**Data records:**
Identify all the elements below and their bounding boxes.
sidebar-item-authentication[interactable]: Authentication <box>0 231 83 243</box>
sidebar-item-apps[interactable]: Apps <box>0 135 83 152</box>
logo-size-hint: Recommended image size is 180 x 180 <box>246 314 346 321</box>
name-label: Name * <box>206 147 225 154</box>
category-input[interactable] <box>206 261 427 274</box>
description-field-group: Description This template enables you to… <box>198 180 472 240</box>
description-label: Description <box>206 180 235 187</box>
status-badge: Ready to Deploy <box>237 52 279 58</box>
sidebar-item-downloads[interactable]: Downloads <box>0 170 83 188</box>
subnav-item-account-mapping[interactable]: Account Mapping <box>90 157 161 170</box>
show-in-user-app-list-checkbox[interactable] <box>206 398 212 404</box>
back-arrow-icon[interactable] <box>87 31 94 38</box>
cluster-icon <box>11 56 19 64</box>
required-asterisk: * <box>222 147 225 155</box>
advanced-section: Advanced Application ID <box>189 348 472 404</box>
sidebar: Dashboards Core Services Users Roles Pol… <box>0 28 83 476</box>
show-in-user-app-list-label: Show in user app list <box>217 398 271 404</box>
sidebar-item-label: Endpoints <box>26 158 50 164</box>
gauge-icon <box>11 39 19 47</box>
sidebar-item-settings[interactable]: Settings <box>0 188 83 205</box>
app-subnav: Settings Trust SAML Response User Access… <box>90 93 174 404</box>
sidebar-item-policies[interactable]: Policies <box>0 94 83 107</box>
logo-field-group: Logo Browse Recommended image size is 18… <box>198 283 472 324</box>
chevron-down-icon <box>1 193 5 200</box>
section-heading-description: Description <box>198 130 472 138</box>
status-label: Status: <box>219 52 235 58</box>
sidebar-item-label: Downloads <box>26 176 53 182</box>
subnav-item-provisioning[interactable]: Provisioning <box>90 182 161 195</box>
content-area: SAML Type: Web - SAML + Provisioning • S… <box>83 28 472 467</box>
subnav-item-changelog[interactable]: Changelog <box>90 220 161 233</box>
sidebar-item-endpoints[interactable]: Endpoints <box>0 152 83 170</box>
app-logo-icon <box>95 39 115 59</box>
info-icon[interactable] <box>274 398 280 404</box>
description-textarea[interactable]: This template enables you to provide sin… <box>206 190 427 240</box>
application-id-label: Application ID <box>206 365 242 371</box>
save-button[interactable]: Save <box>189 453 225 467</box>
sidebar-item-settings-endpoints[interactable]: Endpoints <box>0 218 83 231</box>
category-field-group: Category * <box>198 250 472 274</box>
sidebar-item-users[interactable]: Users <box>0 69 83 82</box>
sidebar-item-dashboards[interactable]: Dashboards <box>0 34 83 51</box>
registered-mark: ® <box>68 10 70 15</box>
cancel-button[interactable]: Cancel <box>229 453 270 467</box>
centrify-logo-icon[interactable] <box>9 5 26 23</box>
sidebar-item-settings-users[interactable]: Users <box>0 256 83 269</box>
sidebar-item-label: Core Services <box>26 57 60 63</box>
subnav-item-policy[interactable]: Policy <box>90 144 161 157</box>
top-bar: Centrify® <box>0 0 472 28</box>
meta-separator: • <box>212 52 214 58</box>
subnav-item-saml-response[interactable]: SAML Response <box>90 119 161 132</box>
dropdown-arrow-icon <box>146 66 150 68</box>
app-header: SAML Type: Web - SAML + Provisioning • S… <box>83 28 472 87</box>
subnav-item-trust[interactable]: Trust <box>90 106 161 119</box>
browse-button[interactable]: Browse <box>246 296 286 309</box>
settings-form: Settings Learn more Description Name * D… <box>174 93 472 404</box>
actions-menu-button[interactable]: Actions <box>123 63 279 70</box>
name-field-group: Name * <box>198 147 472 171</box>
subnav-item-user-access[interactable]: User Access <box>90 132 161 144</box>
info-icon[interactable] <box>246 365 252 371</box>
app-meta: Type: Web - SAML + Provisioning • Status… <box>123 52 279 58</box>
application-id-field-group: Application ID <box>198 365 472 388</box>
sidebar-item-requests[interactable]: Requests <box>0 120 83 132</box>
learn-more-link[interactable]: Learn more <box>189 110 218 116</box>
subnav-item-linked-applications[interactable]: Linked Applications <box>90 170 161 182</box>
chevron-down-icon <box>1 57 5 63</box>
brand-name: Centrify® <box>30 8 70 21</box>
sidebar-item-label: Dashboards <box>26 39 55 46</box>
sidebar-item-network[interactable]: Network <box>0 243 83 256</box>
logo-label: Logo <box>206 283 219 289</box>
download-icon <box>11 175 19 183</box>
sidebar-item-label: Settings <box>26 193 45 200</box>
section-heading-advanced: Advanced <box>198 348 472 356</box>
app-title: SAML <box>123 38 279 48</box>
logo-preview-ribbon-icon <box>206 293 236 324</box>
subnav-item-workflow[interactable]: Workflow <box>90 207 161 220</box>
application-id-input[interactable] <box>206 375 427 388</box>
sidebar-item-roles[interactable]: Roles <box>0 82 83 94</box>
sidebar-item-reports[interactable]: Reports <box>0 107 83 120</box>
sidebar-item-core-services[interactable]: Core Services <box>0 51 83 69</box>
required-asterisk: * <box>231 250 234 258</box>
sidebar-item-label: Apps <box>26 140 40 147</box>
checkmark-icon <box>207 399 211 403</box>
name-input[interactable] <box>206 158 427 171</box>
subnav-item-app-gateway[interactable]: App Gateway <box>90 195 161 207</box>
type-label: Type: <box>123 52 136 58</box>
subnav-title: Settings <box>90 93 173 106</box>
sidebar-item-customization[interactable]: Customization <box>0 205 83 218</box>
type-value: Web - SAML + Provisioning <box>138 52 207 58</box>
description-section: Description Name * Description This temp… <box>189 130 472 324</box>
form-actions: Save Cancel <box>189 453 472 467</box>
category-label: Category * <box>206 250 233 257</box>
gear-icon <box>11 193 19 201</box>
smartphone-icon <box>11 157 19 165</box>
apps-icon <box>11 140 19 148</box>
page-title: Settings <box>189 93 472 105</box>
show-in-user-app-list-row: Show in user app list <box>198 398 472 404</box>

**Exercise:** The expected answer is a copy of every line in the entries that holds the word "Endpoints".

**Output of the exercise:**
sidebar-item-label: Endpoints <box>26 158 50 164</box>
sidebar-item-endpoints[interactable]: Endpoints <box>0 152 83 170</box>
sidebar-item-settings-endpoints[interactable]: Endpoints <box>0 218 83 231</box>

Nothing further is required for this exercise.